Scène de vie dans une communauté villageoise du district de Port Loko, Sierra Leone. — Alamy Stock Photo
Le Temps | 03 mai 2024

Une affaire de crédits carbone douteux touche la Suisse

Dans un rapport publié jeudi, l’ONG EPER critique un projet d’accaparement de terres en Sierra Leone. Il aurait été cautionné par une entreprise genevoise et se ferait au détriment des populations locales

Richard Etienne

C’est un rapport qui traite des crédits carbone, un outil en vogue qui doit permettre à ceux qui l’utilisent de compenser leurs émissions de dioxyde de carbone (CO2) en retenant une quantité équivalente de ce gaz à effet de serre ailleurs, par exemple par le biais d’une plantation d’arbres. Un voyageur qui prend l’avion peut ainsi compenser ses émissions par le biais de Myclimate, une entreprise suisse du secteur.
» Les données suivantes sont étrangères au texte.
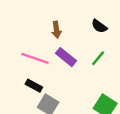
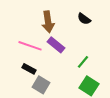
brown arrow: (56, 30) -> (48, 22), size x1.5
green line: (98, 58) -> (83, 62), moved

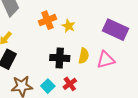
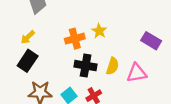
orange cross: (47, 20) -> (75, 39), moved
purple rectangle: (116, 30) -> (151, 41), size x0.7

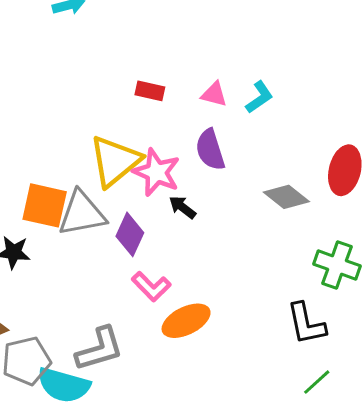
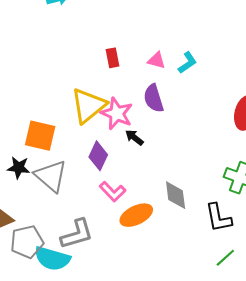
red rectangle: (150, 91) -> (113, 58), turned 66
gray diamond: (286, 197) -> (176, 195), moved, turned 44
gray triangle: (82, 214) -> (51, 176), moved, turned 51

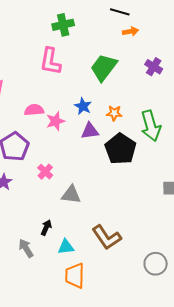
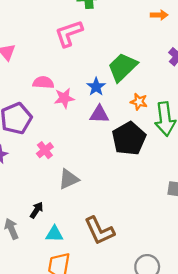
pink L-shape: (50, 61) -> (69, 33), turned 52
green trapezoid: (104, 67) -> (122, 67), moved
orange star: (114, 113) -> (139, 102), moved
gray triangle: (71, 195) -> (69, 179), turned -40

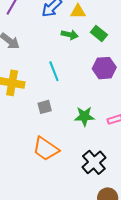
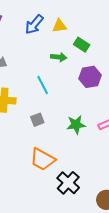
green arrow: (70, 35) -> (59, 57), moved
black cross: (94, 162) -> (68, 183), moved

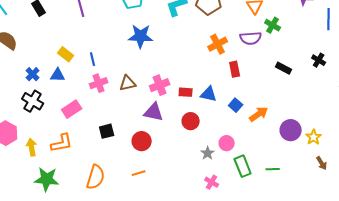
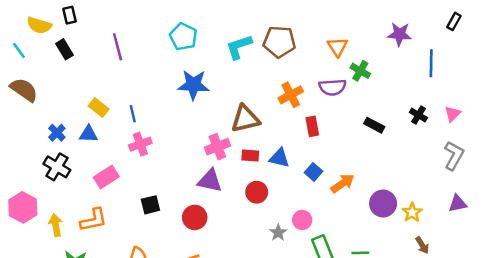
brown triangle: (128, 83) -> (245, 119), moved, size x1.4

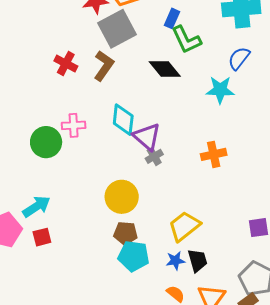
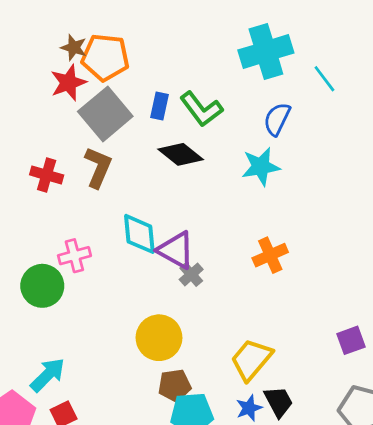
blue rectangle: (172, 18) -> (159, 106), moved

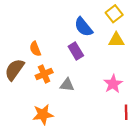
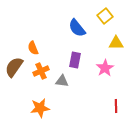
yellow triangle: (116, 40) -> (116, 43), moved
purple rectangle: (76, 51) -> (75, 60), moved, turned 42
pink star: (113, 84) -> (105, 68), moved

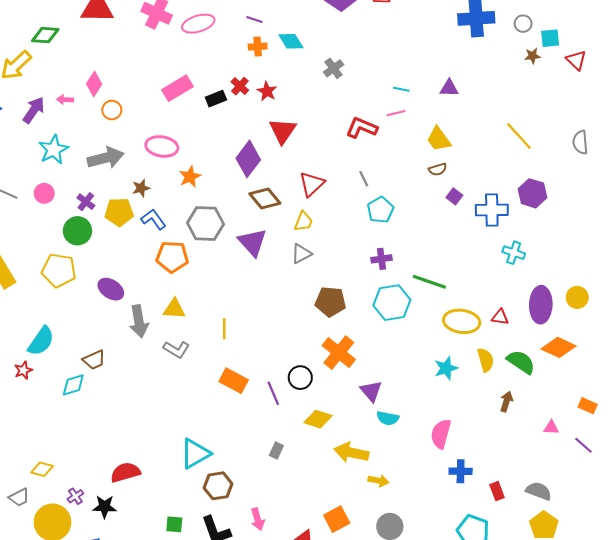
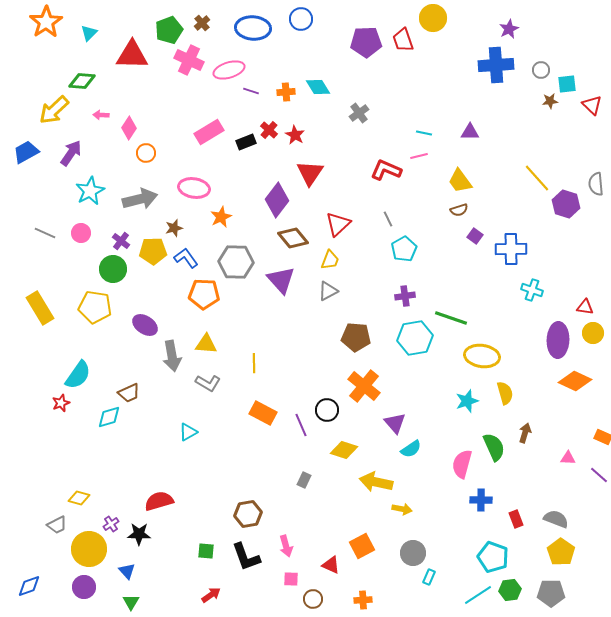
purple line: (254, 19) -> (251, 91), moved
pink arrow: (65, 100) -> (101, 115), moved
purple hexagon: (532, 193) -> (566, 204), moved
red triangle: (500, 317) -> (585, 307), moved
green semicircle: (521, 362) -> (494, 447), moved, turned 32
cyan semicircle: (388, 418) -> (411, 449), turned -45
cyan triangle: (195, 454) -> (188, 432), moved, size x0.6

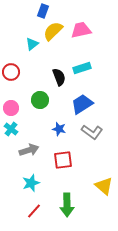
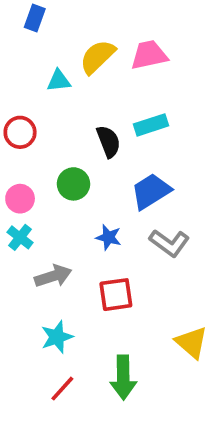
blue rectangle: (43, 11) -> (35, 18), moved
cyan triangle: (32, 44) -> (59, 81), turned 32

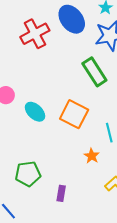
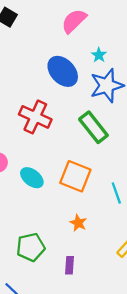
red cross: (35, 34) -> (35, 117), moved, turned -32
orange star: (92, 156) -> (78, 223), moved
Easyjet, jusqu’à peu, proposait des transports neutres en carbone grâce à un partenariat avec des entreprises avec des projets de reforestation en Amazonie ou dans les énergies renouvelables en Inde.

BP Carbon Trading Ltd, une filiale du groupe pétrolier britannique BP, s’est engagée dans un tel projet en Sierra Leone, proposé par une entreprise de ce pays ouest-africain, Rewilding Maforki, en collaboration avec Carbon Done Right, un groupe canadien. En 2021, ces derniers ont acquis 25 000 hectares dans le district sierra-léonais de Port Loko pour y planter des arbres. Sur cette étendue aussi importante que Manhattan, le groupe voudrait stocker 12 millions de tonnes de CO2 pendant cinquante ans et générer des bénéfices grâce à la vente de crédits carbone.

Terrain mal acquis?

Ce projet, sa cohérence et sa légalité sont toutefois remis en cause par plusieurs ONG, dont l’Entraide protestante suisse (EPER), basée à Berne, dans un rapport publié jeudi. Après enquête, elles affirment que le terrain a été acquis dans des circonstances illicites et au détriment de populations locales qui se voient privées de leurs terres, une source souvent essentielle de subsistance. Le texte ajoute que la concession pour exploiter le terrain a été obtenue par le biais de signatures glanées auprès de personnes qui ne représentent pas forcément les autochtones.

Le rapport relève en outre que quasiment aucun arbre n’a été planté à ce stade et que parmi ces derniers certains sont déjà morts. «Les feux de brousse et de forêt sont très courants dans la région. On peut donc douter que les arbres survivent pendant cinquante ans et puissent stocker les quantités de CO2 promises», ajoute EPER dans un communiqué.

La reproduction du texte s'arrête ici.